Mexican painter, the central figure of the muralismo movement that, from the early 1920s, made public wall painting the dominant form of Mexican art and one of the most ambitious attempts in the 20th century to give a political argument the scale and publicness of medieval fresco. With José Clemente Orozco and David Alfaro Siqueiros — los tres grandes — Rivera made Mexican mural painting an international reference point for a politically engaged modernism that remained legible to ordinary viewers.
After a long European formation — Spain from 1907, Paris from 1909, a decade inside Cubism, then a turn toward Giotto and the Italian Renaissance on a trip through Italy in 1920–21 — Rivera returned to Mexico in 1921 at the invitation of the post-Revolutionary Minister of Education José Vasconcelos, who commissioned the murals that became the first major cycle.

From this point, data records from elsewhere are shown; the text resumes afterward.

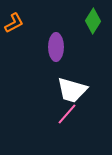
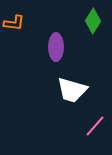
orange L-shape: rotated 35 degrees clockwise
pink line: moved 28 px right, 12 px down
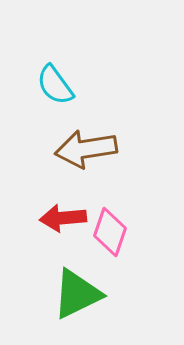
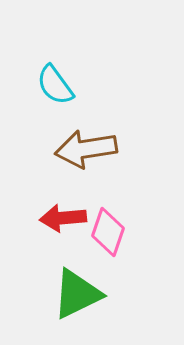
pink diamond: moved 2 px left
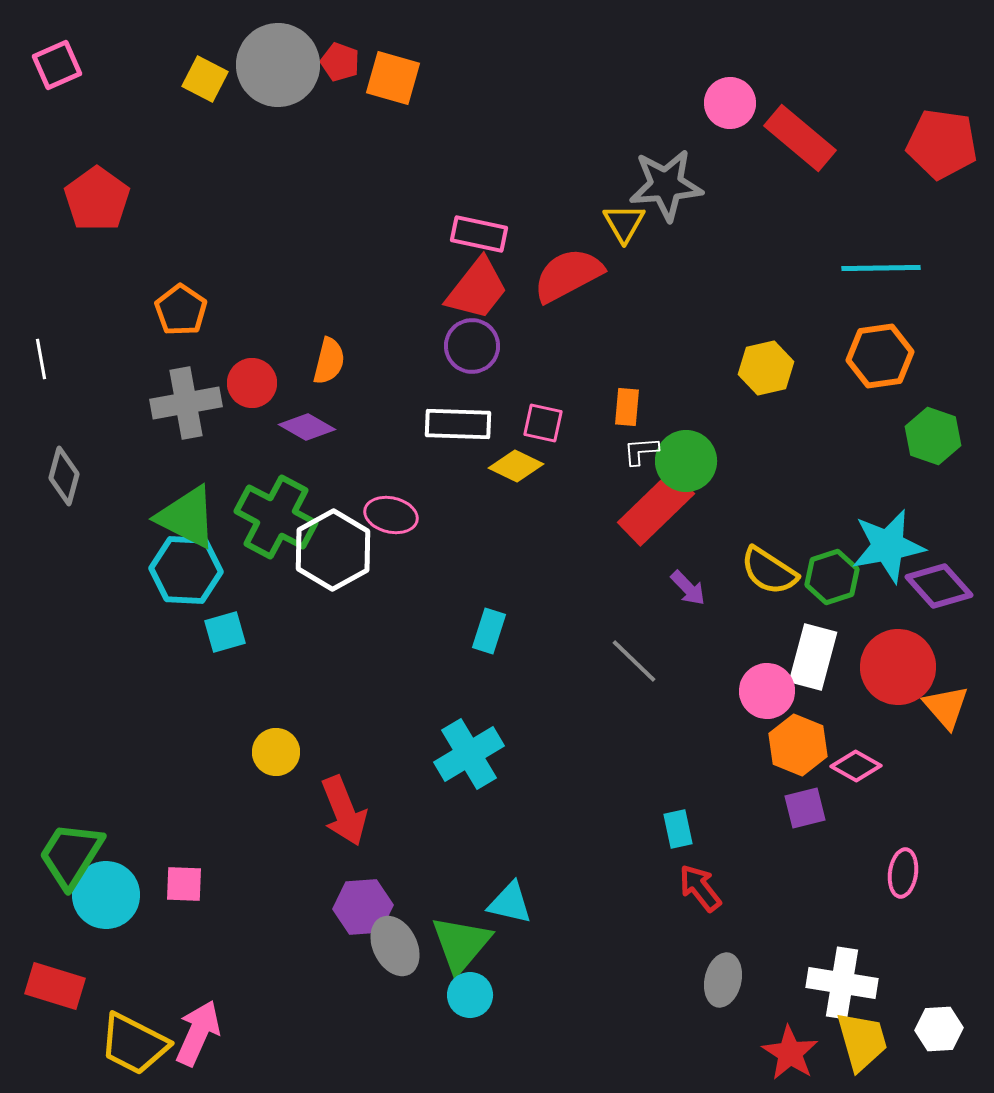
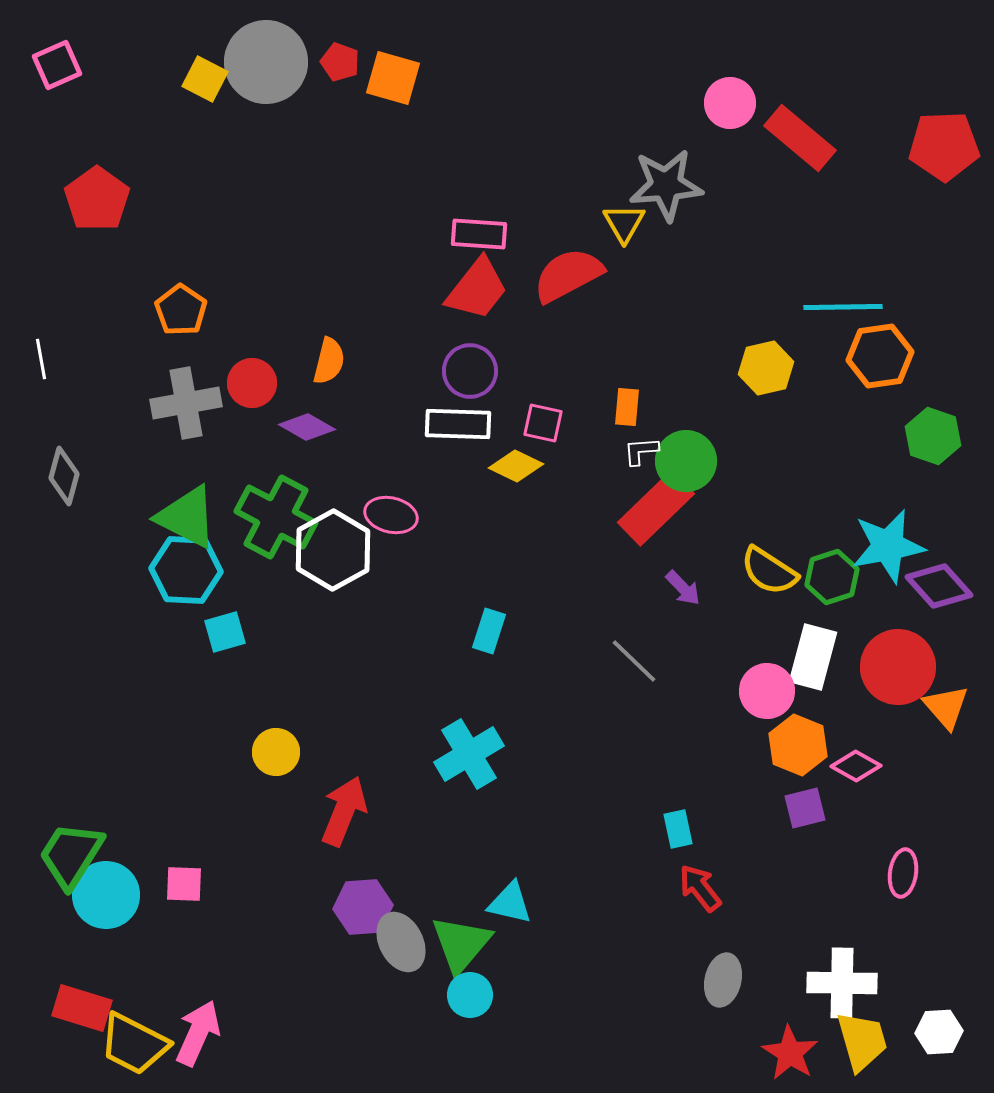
gray circle at (278, 65): moved 12 px left, 3 px up
red pentagon at (942, 144): moved 2 px right, 2 px down; rotated 10 degrees counterclockwise
pink rectangle at (479, 234): rotated 8 degrees counterclockwise
cyan line at (881, 268): moved 38 px left, 39 px down
purple circle at (472, 346): moved 2 px left, 25 px down
purple arrow at (688, 588): moved 5 px left
red arrow at (344, 811): rotated 136 degrees counterclockwise
gray ellipse at (395, 946): moved 6 px right, 4 px up
white cross at (842, 983): rotated 8 degrees counterclockwise
red rectangle at (55, 986): moved 27 px right, 22 px down
white hexagon at (939, 1029): moved 3 px down
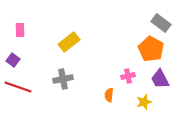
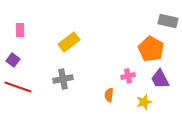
gray rectangle: moved 7 px right, 2 px up; rotated 24 degrees counterclockwise
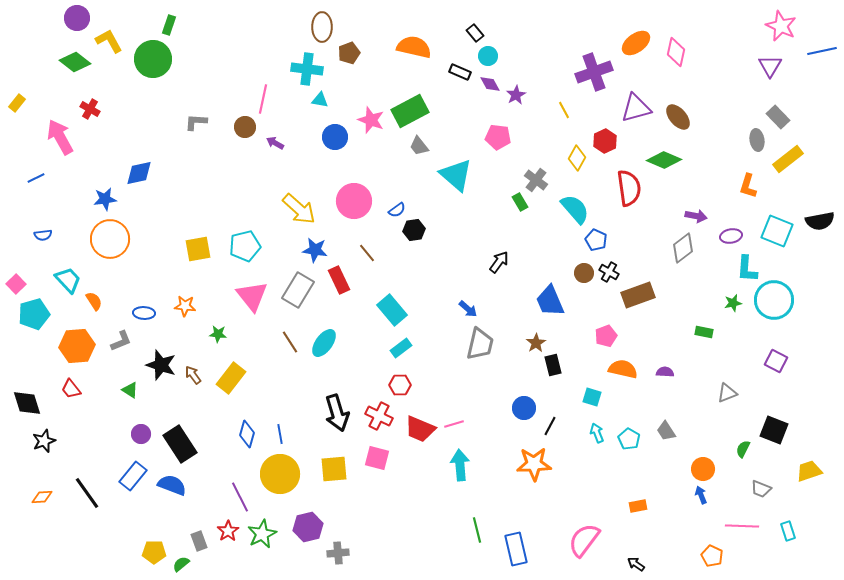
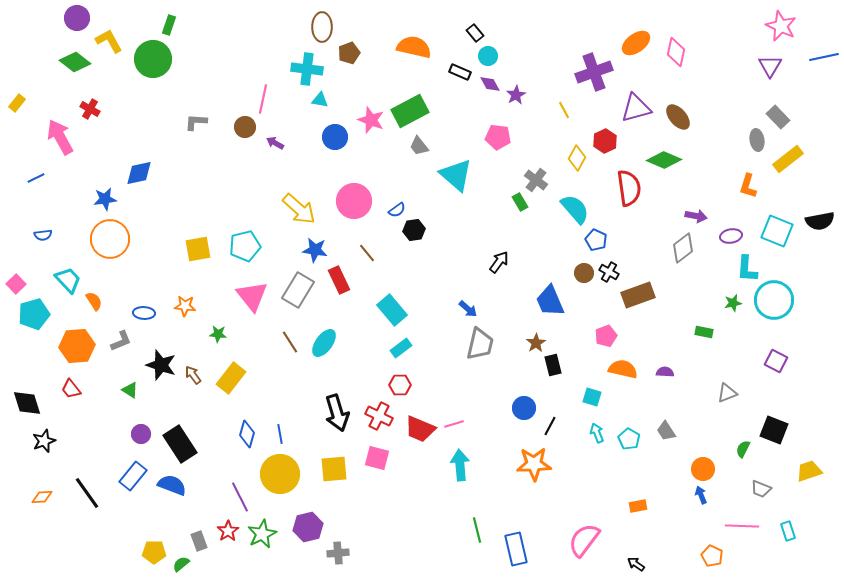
blue line at (822, 51): moved 2 px right, 6 px down
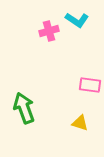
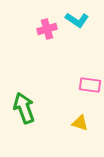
pink cross: moved 2 px left, 2 px up
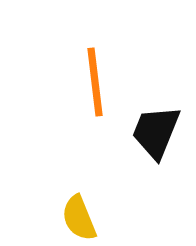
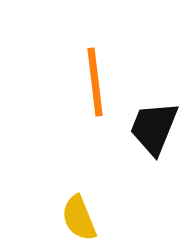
black trapezoid: moved 2 px left, 4 px up
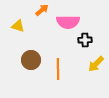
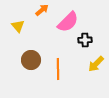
pink semicircle: rotated 45 degrees counterclockwise
yellow triangle: rotated 32 degrees clockwise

The canonical programs followed: the National Preparatory School (1923); the vast stair- and corridor-decoration at the Ministry of Public Education, Mexico City (1923–28); the agricultural-revolutionary murals at the National Agricultural School, Chapingo (1924–27); the History of Mexico cycle in the National Palace (1929–35, with later additions); the Detroit Industry frescoes for Edsel Ford at the Detroit Institute of Arts (1932–33); and Man at the Crossroads for Rockefeller Center in New York (1933–34), destroyed by the Rockefellers after Rivera refused to remove a portrait of Lenin. A reconstructed version, Man, Controller of the Universe (1934), hangs at the Palacio de Bellas Artes.
Rivera was a Communist Party member intermittently from the 1920s; sheltered Trotsky in Mexico at Frida Kahlo's house in 1937–39 after his own expulsion from the Party; rejoined later in life. The political content of his work is explicit — indigenous labor and the pre-Columbian world, the Conquest and colonial exploitation, the Revolution and its betrayal, industrial capitalism and the possibility of its supersession — but it is also formally ambitious in ways the standard summary of "socialist realism" does not capture: the Detroit cycle in particular is one of the major works of 20th-century industrial imagery, more sympathetic to the beauty of mass production than his own politics should strictly have allowed.